WHAT THIS TASK INVOLVES — Extract all lines in the data that contain the word "العالي".

· · · · · · ·

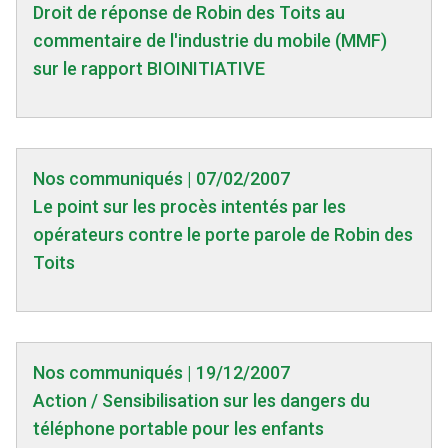
Droit de réponse de Robin des Toits au
commentaire de l'industrie du mobile (MMF)
sur le rapport BIOINITIATIVE
Nos communiqués | 07/02/2007
Le point sur les procès intentés par les
opérateurs contre le porte parole de Robin des
Toits
Nos communiqués | 19/12/2007
Action / Sensibilisation sur les dangers du
téléphone portable pour les enfants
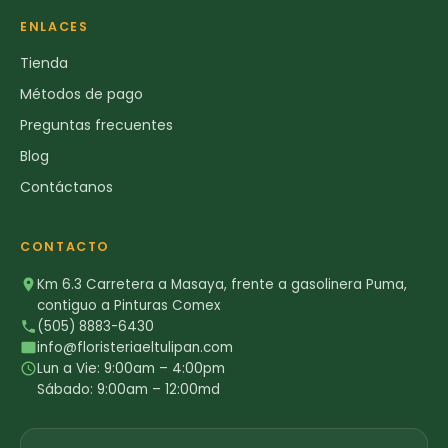
ENLACES
Tienda
Métodos de pago
Preguntas frecuentes
Blog
Contáctanos
CONTACTO
Km 6.3 Carretera a Masaya, frente a gasolinera Puma,
contiguo a Pinturas Comex
(505) 8883-6430
info@floristeriaeltulipan.com
Lun a Vie: 9:00am – 4:00pm
Sábado: 9:00am – 12:00md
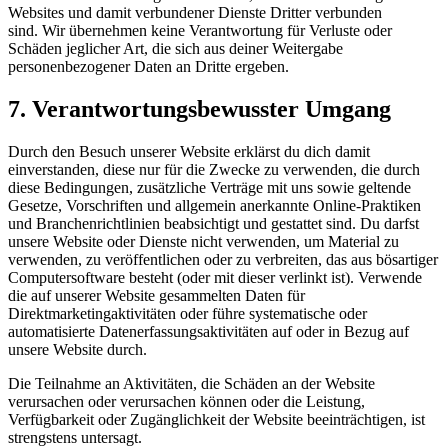
Websites und damit verbundener Dienste Dritter verbunden
sind. Wir übernehmen keine Verantwortung für Verluste oder
Schäden jeglicher Art, die sich aus deiner Weitergabe
personenbezogener Daten an Dritte ergeben.
7. Verantwortungsbewusster Umgang
Durch den Besuch unserer Website erklärst du dich damit
einverstanden, diese nur für die Zwecke zu verwenden, die durch
diese Bedingungen, zusätzliche Verträge mit uns sowie geltende
Gesetze, Vorschriften und allgemein anerkannte Online-Praktiken
und Branchenrichtlinien beabsichtigt und gestattet sind. Du darfst
unsere Website oder Dienste nicht verwenden, um Material zu
verwenden, zu veröffentlichen oder zu verbreiten, das aus bösartiger
Computersoftware besteht (oder mit dieser verlinkt ist). Verwende
die auf unserer Website gesammelten Daten für
Direktmarketingaktivitäten oder führe systematische oder
automatisierte Datenerfassungsaktivitäten auf oder in Bezug auf
unsere Website durch.
Die Teilnahme an Aktivitäten, die Schäden an der Website
verursachen oder verursachen können oder die Leistung,
Verfügbarkeit oder Zugänglichkeit der Website beeinträchtigen, ist
strengstens untersagt.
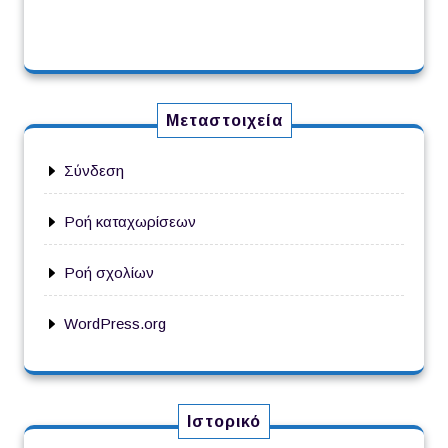
Μεταστοιχεία
Σύνδεση
Ροή καταχωρίσεων
Ροή σχολίων
WordPress.org
Ιστορικό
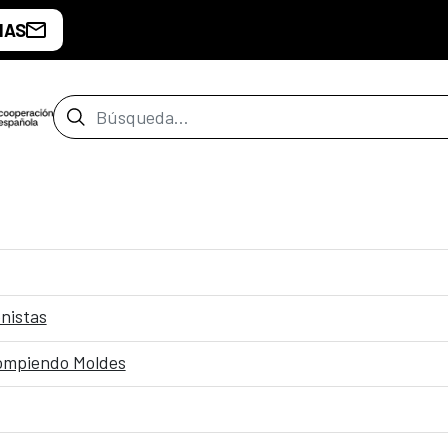
IAS
Barra de búsqueda
onistas
Rompiendo Moldes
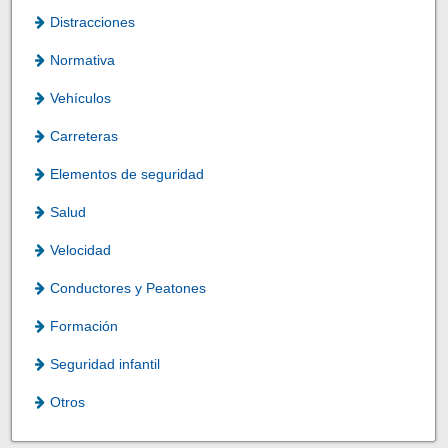
Distracciones
Normativa
Vehículos
Carreteras
Elementos de seguridad
Salud
Velocidad
Conductores y Peatones
Formación
Seguridad infantil
Otros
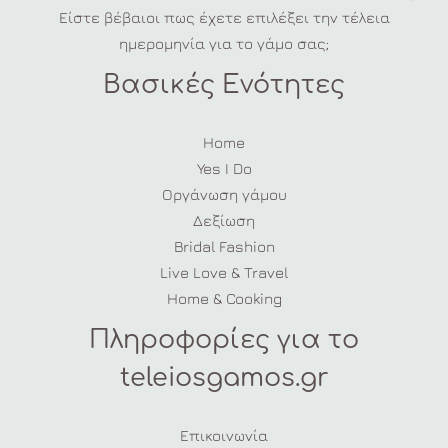
Είστε βέβαιοι πως έχετε επιλέξει την τέλεια
ημερομηνία για το γάμο σας;
Βασικές Ενότητες
Home
Yes I Do
Οργάνωση γάμου
Δεξίωση
Bridal Fashion
Live Love & Travel
Home & Cooking
Πληροφορίες για το
teleiosgamos.gr
Επικοινωνία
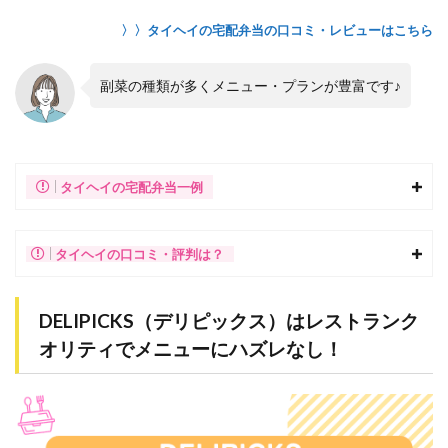
〉〉タイヘイの宅配弁当の口コミ・レビューはこちら
副菜の種類が多くメニュー・プランが豊富です♪
タイヘイの宅配弁当一例
タイヘイの口コミ・評判は？
DELIPICKS（デリピックス）はレストランク
オリティでメニューにハズレなし！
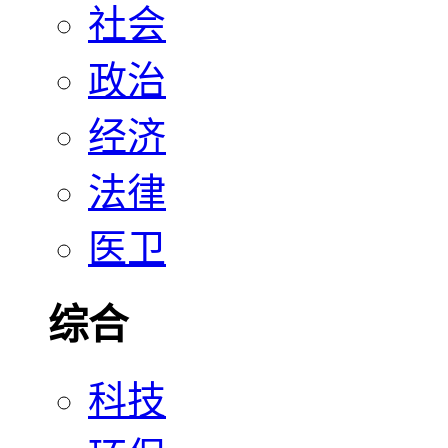
社会
政治
经济
法律
医卫
综合
科技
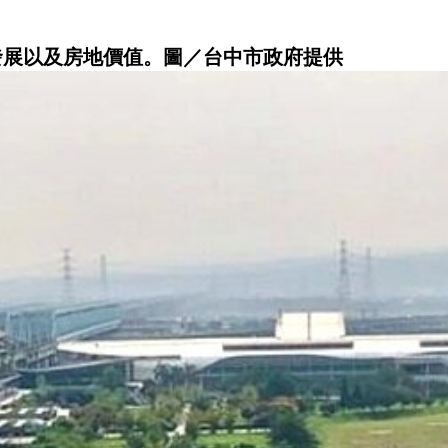
發展以及房地價值。圖／台中市政府提供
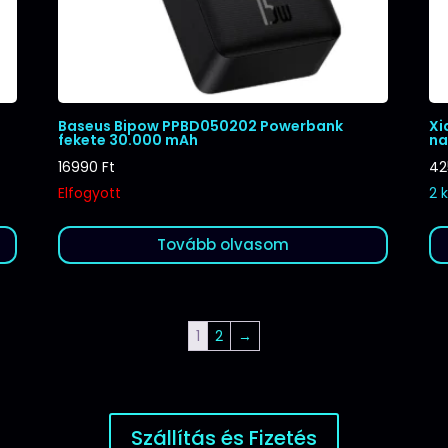
Baseus Bipow PPBD050202 Powerbank
Xi
fekete 30.000 mAh
na
16990
Ft
4
Elfogyott
2 
Tovább olvasom
1
2
→
Szállítás és Fizetés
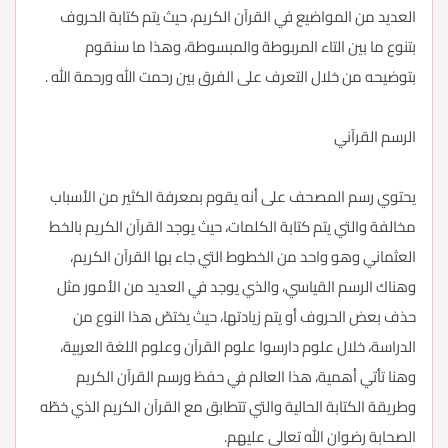
العديد من المواضيع في القرآن الكريم، حيث يتم كتابة الحروف
بتنوع ما بين التاء المربوطة والمبسوطة، وهذا ما سنقوم
بتوضيحه من خلال التعرف على الفرق بين رحمت الله ورحمة الله .
الرسم القرآني
يحتوي رسم المصحف على أنه يقوم بمعرفة الكثير من الأسباب
مخالفة والتي يتم كتابة الكلمات، حيث يوجد القرآن الكريم بالخط
العثماني وهو واحد من الخطوط التي جاء بها القرآن الكريم،
وهناك الرسم القياسي، والذي يوجد في العديد من الأمور مثل
حذف بعض الحروف أو يتم زيادتها، حيث يختصّ هذا النوع من
الدراسة، خلال علوم دارسوا علوم القرآن وعلوم اللغة العربية،
وهنا تأتي أهمية، هذا العالم في حفظ ورسم القرآن الكريم
وطريقة الكتابة الحالية والتي تتطابق مع القرآن الكريم الذي خطّه
الصحابة رضوان الله تعالى عليهم.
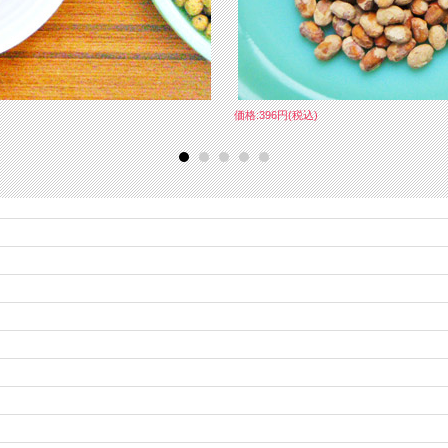
価格:396円(税込)
■商品名 国産牛骨エキス ドットわんスープ １５包入り
■成分表 粗たん白質50.9％以上 粗脂肪0.2％以上 粗繊維0.1％以下
粗灰分1.2％以下 水分52.1％以下 カロリー17kcal/1包（10g）あたり
■原材料 全頭検査済み・食用国産牛骨
■内容量 10g（1包10g×15包入）
■原産国 日本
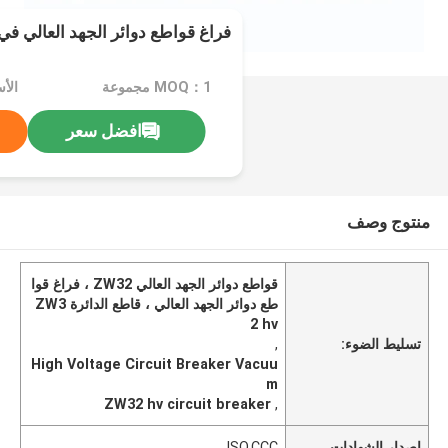
فراغ قواطع دوائر الجهد العالي في ال
MOQ：1 مجموعة
الأسعار
افضل سعر
منتوج وصف
قواطع دوائر الجهد العالي ZW32 ، فراغ قوا
طع دوائر الجهد العالي ، قاطع الدائرة ZW3
2 hv
تسليط الضوء:
,
High Voltage Circuit Breaker Vacuu
m
ZW32 hv circuit breaker
,
إصدار الشهادات
ISO,CCC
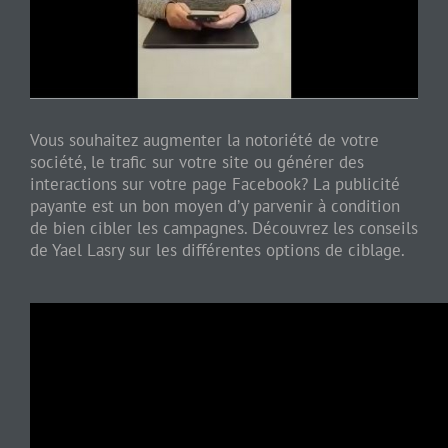
Vous souhaitez augmenter la notoriété de votre
société, le trafic sur votre site ou générer des
interactions sur votre page Facebook? La publicité
payante est un bon moyen d’y parvenir à condition
de bien cibler les campagnes. Découvrez les conseils
de Yael Lasry sur les différentes options de ciblage.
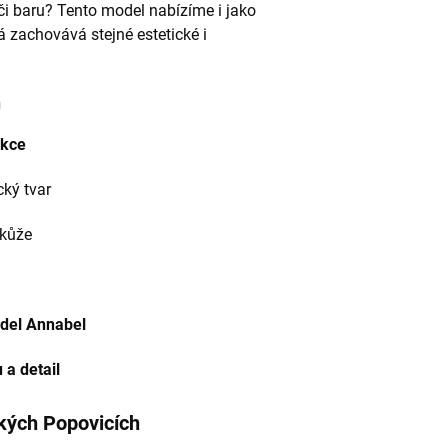
 či baru? Tento model nabízíme i jako
rá zachovává stejné estetické i
n
ukce
ký tvar
 kůže
odel Annabel
 a detail
kých Popovicích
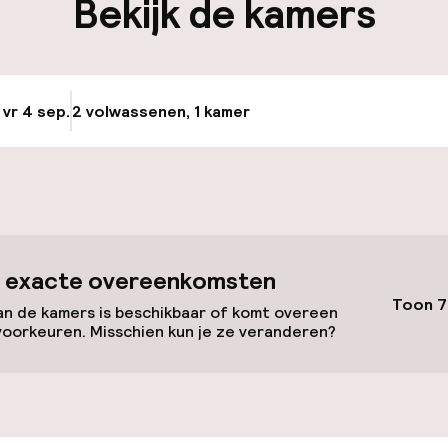
Bekijk de kamers
keren
 vr 4 sep.
2 volwassenen, 1 kamer
Update beschikba
id
 exacte overeenkomsten
Toon 7
n de kamers is beschikbaar of komt overeen
voorkeuren. Misschien kun je ze veranderen?
iensten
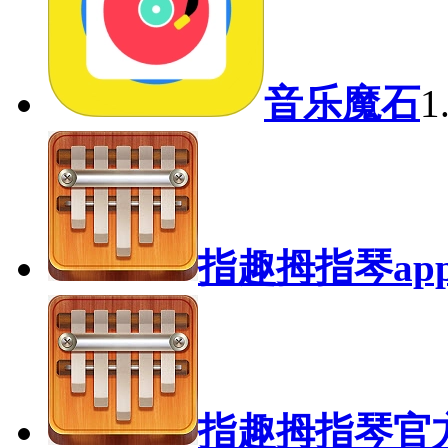
音乐魔石
1
指趣拇指琴ap
指趣拇指琴官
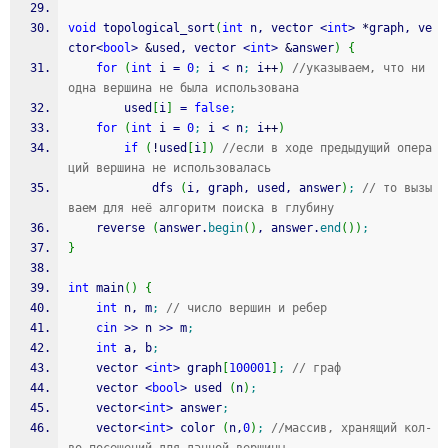
void
 topological_sort
(
int
 n, vector 
<
int
>
*
graph, ve
ctor
<
bool
>
&
used, vector 
<
int
>
&
answer
)
{
for
(
int
 i 
=
0
;
 i 
<
 n
;
 i
++
)
//указываем, что ни 
одна вершина не была использована
		used
[
i
]
=
false
;
for
(
int
 i 
=
0
;
 i 
<
 n
;
 i
++
)
if
(
!
used
[
i
]
)
//если в ходе предыдущий опера
ций вершина не использовалась
			dfs 
(
i, graph, used, answer
)
;
// то вызы
ваем для неё алгоритм поиска в глубину
	reverse 
(
answer.
begin
(
)
, answer.
end
(
)
)
;
}
int
 main
(
)
{
int
 n, m
;
// число вершин и ребер
cin
>>
 n 
>>
 m
;
int
 a, b
;
	vector 
<
int
>
 graph
[
100001
]
;
// граф
	vector 
<
bool
>
 used 
(
n
)
;
	vector
<
int
>
 answer
;
	vector
<
int
>
 color 
(
n,
0
)
;
//массив, хранящий кол-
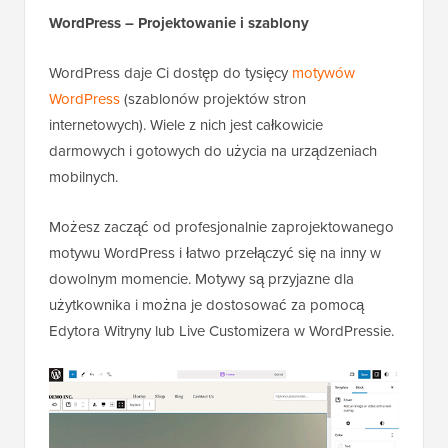
WordPress – Projektowanie i szablony
WordPress daje Ci dostęp do tysięcy
motywów
WordPress
(szablonów projektów stron
internetowych). Wiele z nich jest całkowicie
darmowych i gotowych do użycia na urządzeniach
mobilnych.
Możesz zacząć od profesjonalnie zaprojektowanego
motywu WordPress i łatwo przełączyć się na inny w
dowolnym momencie. Motywy są przyjazne dla
użytkownika i można je dostosować za pomocą
Edytora Witryny lub Live Customizera w WordPressie.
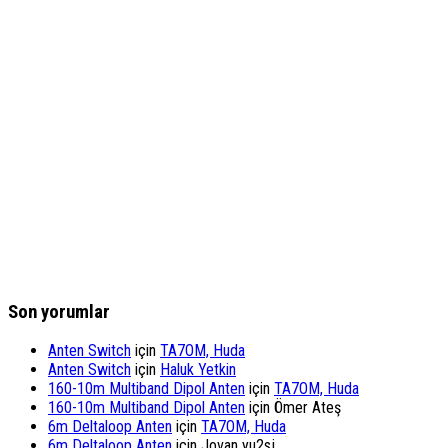
Son yorumlar
Anten Switch
için
TA7OM, Huda
Anten Switch
için
Haluk Yetkin
160-10m Multiband Dipol Anten
için
TA7OM, Huda
160-10m Multiband Dipol Anten
için
Ömer Ateş
6m Deltaloop Anten
için
TA7OM, Huda
6m Deltaloop Anten
için
Jovan yu2sj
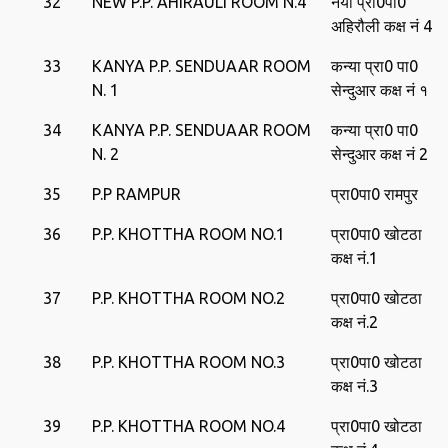
32
NEW P.P. AHIRAULI ROOM N.4
नया प्रा0पा0
अहिरौली कक्ष नं 4
33
KANYA P.P. SENDUAAR ROOM
कन्‍या प्रा0 पा0
N. 1
सेन्‍दुआर कक्ष नं १
34
KANYA P.P. SENDUAAR ROOM
कन्‍या प्रा0 पा0
N. 2
सेन्‍दुआर कक्ष नं 2
35
P.P RAMPUR
प्रा0पा0 रामपुर
36
P.P. KHOTTHA ROOM NO.1
प्रा0पा0 खोटठा
कक्ष नं.1
37
P.P. KHOTTHA ROOM NO.2
प्रा0पा0 खोटठा
कक्ष नं.2
38
P.P. KHOTTHA ROOM NO.3
प्रा0पा0 खोटठा
कक्ष नं.3
39
P.P. KHOTTHA ROOM NO.4
प्रा0पा0 खोटठा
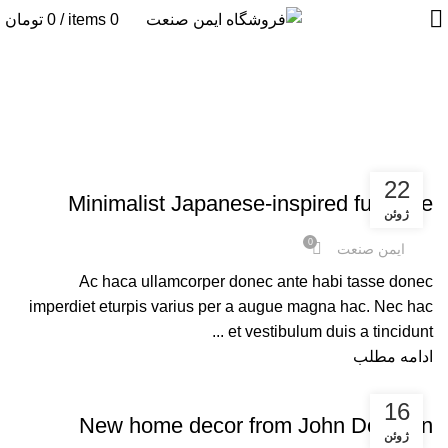
0
items
/
0
تومان
Furniture
صفحه اصلی
ARCHIVE BY CATEGORY "FURNITURE"
FURNITURE
22
Minimalist Japanese-inspired furniture
ژوئن
0
ایمن صنعت
Ac haca ullamcorper donec ante habi tasse donec
imperdiet eturpis varius per a augue magna hac. Nec hac
et vestibulum duis a tincidunt ...
ادامه مطلب
FURNITURE
16
New home decor from John Doerson
ژوئن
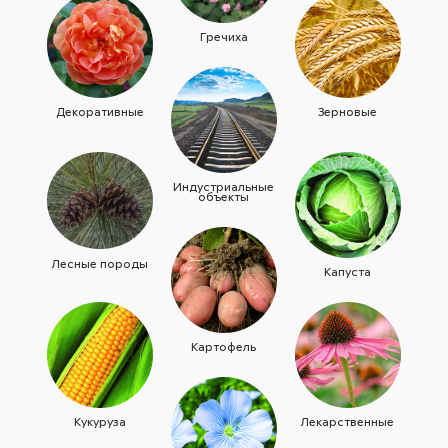
Гречиха
Декоративные
Зерновые
Индустриальные
объекты
Лесные породы
Капуста
Картофель
Кукуруза
Лекарственные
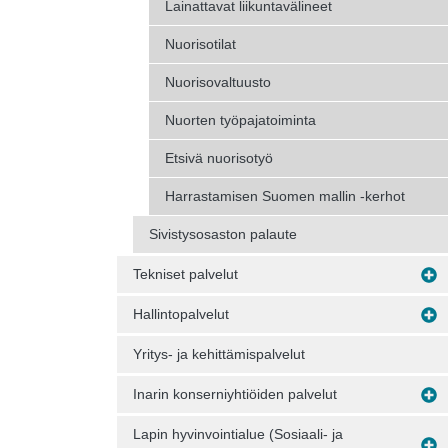
Lainattavat liikuntavälineet
Nuorisotilat
Nuorisovaltuusto
Nuorten työpajatoiminta
Etsivä nuorisotyö
Harrastamisen Suomen mallin -kerhot
Sivistysosaston palaute
Tekniset palvelut
Hallintopalvelut
Yritys- ja kehittämispalvelut
Inarin konserniyhtiöiden palvelut
Lapin hyvinvointialue (Sosiaali- ja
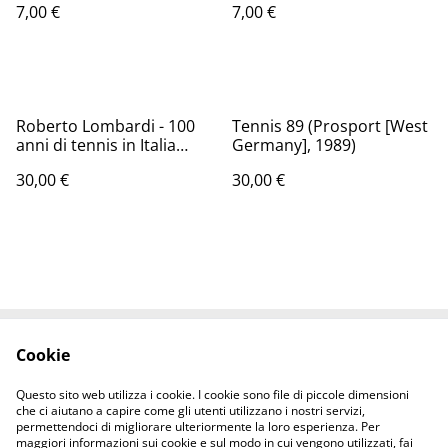
7,00 €
7,00 €
Roberto Lombardi - 100
Tennis 89 (Prosport [West
anni di tennis in Italia
Germany], 1989)
(Federazione Italiana
30,00 €
30,00 €
Tennis, 2010)
Cookie
Contattaci
Termini legali
Informativa sulla
Politica sui Cookie
Questo sito web utilizza i cookie. I cookie sono file di piccole dimensioni
privacy
che ci aiutano a capire come gli utenti utilizzano i nostri servizi,
permettendoci di migliorare ulteriormente la loro esperienza. Per
maggiori informazioni sui cookie e sul modo in cui vengono utilizzati, fai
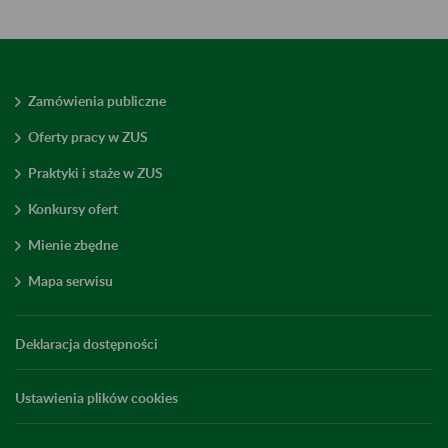
Zamówienia publiczne
Oferty pracy w ZUS
Praktyki i staże w ZUS
Konkursy ofert
Mienie zbędne
Mapa serwisu
Deklaracja dostępności
Ustawienia plików cookies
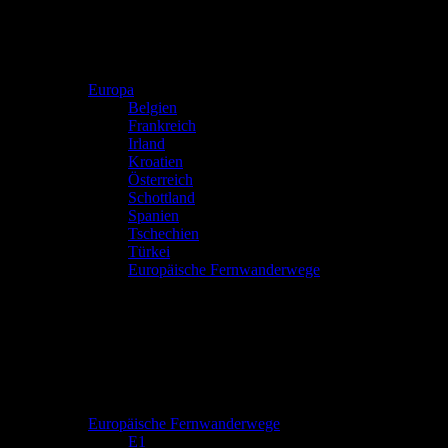
Europa
Belgien
Frankreich
Irland
Kroatien
Österreich
Schottland
Spanien
Tschechien
Türkei
Europäische Fernwanderwege
Europäische Fernwanderwege
E1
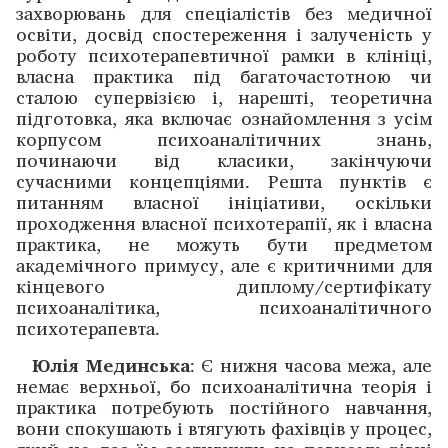
захворювань для спеціалістів без медичної
освіти, досвід спостереження і залученість у
роботу психотерапевтичної рамки в клініці,
власна практика під багаточастотною чи
сталою супервізією і, нарешті, теоретична
підготовка, яка включає ознайомлення з усім
корпусом психоаналітичних знань,
починаючи від класики, закінчуючи
сучасними концепціями. Решта пунктів є
питанням власної ініціативи, оскільки
проходження власної психотерапії, як і власна
практика, не можуть бути предметом
академічного примусу, але є критичними для
кінцевого диплому/сертифікату
психоаналітика, психоаналітичного
психотерапевта.
Юлія Мединська
: Є нижня часова межа, але
немає верхньої, бо психоаналітична теорія і
практика потребують постійного навчання,
вони спокушають і втягують фахівців у процес,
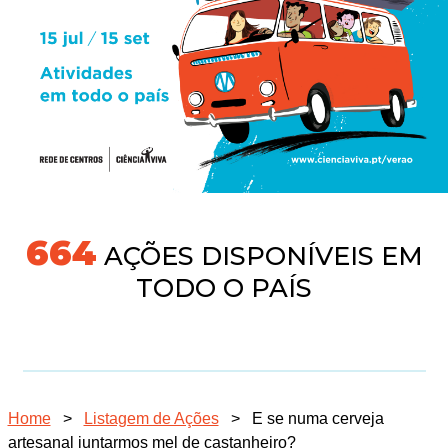
718
AÇÕES DISPONÍVEIS EM
TODO O PAÍS
Home
>
Listagem de Ações
>
E se numa cerveja
artesanal juntarmos mel de castanheiro?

· · · · · · ·

OUTPUT OF THE EXERCISE —
فراغ قواطع دوائر الجهد العالي في ال
قواطع دوائر الجهد العالي ZW32 ، فراغ قوا
طع دوائر الجهد العالي ، قاطع الدائرة ZW3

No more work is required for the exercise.